Saved entries

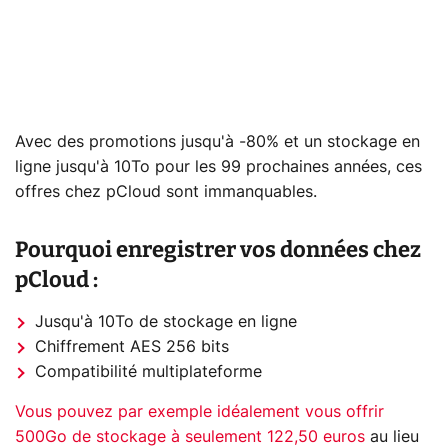
Avec des promotions jusqu'à -80% et un stockage en
ligne jusqu'à 10To pour les 99 prochaines années, ces
offres chez pCloud sont immanquables.
Pourquoi enregistrer vos données chez
pCloud :
Jusqu'à 10To de stockage en ligne
Chiffrement AES 256 bits
Compatibilité multiplateforme
Vous pouvez par exemple idéalement vous offrir
500Go de stockage à seulement 122,50 euros
au lieu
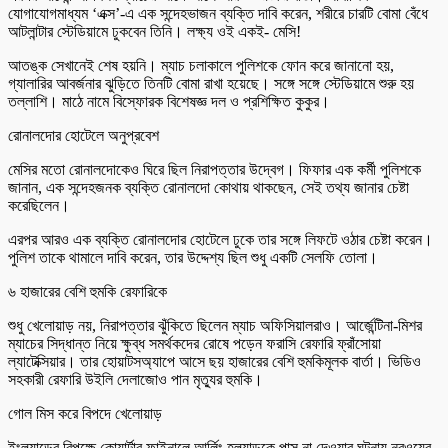
যোগাযোগমাধ্যম ‘এক্স’-এ এক সন্দেহভাজন ব্যক্তি দাবি করেন, শরীরে চারটি বোমা বেঁধে
আটলান্টার স্টেডিয়ামে ঢুকবেন তিনি। লক্ষ্য ওই একই- মেসি!
আতঙ্ক সেখানেই শেষ হয়নি। ম্যাচ চলাকালে পুলিশকে ফোন করে জানানো হয়,
গ্যালারির আবর্জনার ঝুড়িতে তিনটি বোমা রাখা হয়েছে। সঙ্গে সঙ্গে স্টেডিয়ামে শুরু হয়
তল্লাশি। মাঠে নামে বিস্ফোরক বিশেষজ্ঞ দল ও প্রশিক্ষিত কুকুর।
রোনালদোর হোটেলে অনুপ্রবেশ
মেসির মতো রোনালদোকেও ঘিরে ছিল নিরাপত্তার উদ্বেগ। ফিফার এক কর্মী পুলিশকে
জানান, এক সন্দেহজনক ব্যক্তি রোনালদো কোথায় থাকছেন, সেই তথ্য জানার চেষ্টা
করেছিলেন।
এরপর আরও এক ব্যক্তি রোনালদোর হোটেলে ঢুকে তার সঙ্গে লিফটে ওঠার চেষ্টা করেন।
পুলিশ তাকে থামালে দাবি করেন, তার উদ্দেশ্য ছিল শুধু একটি সেলফি তোলা।
৬ হাজারের বেশি হুমকি রেফারিকে
শুধু খেলোয়াড় নয়, নিরাপত্তার ঝুঁকিতে ছিলেন ম্যাচ অফিসিয়ালরাও। আর্জেন্টিনা-মিশর
ম্যাচের সিদ্ধান্ত নিয়ে ক্ষুব্ধ সমর্থকদের রোষে পড়েন ফরাসি রেফারি ফ্রাঁসোয়া
ল্যাটেক্সিয়ার। তার হোয়াটসঅ্যাপে আসে ছয় হাজারের বেশি হুমকিমূলক বার্তা। ভিডিও
সহকারী রেফারি উইলি দেলাজোও পান মৃত্যুর হুমকি।
গোল মিস করে বিপদে খেলোয়াড়
ইংল্যান্ডের বিপক্ষে কোয়ার্টার ফাইনালে আর্লিং হল্যান্ডকে পাস না দেওয়ার ঘটনায় নরওয়ের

Task prompt:
Search the data above for lines holding "chez" and copy each of them.

Result for this exercise:
offres chez pCloud sont immanquables.
Pourquoi enregistrer vos données chez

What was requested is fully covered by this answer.